THE INPUT

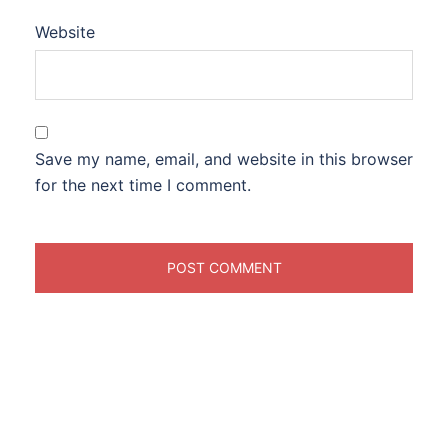
Website
Save my name, email, and website in this browser
for the next time I comment.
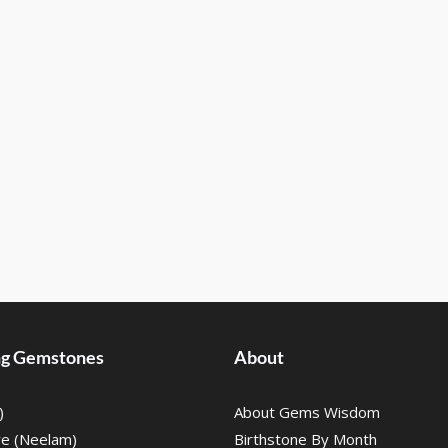
ing Gemstones
About
)
About Gems Wisdom
re (Neelam)
Birthstone By Month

EXERCISE PROMPT
Copy each entry exactly as written. Images should not appear in the copy.

WRITTEN ANSWER
Website
Save my name, email, and website in this browser
for the next time I comment.
ing Gemstones
About
)
About Gems Wisdom
re (Neelam)
Birthstone By Month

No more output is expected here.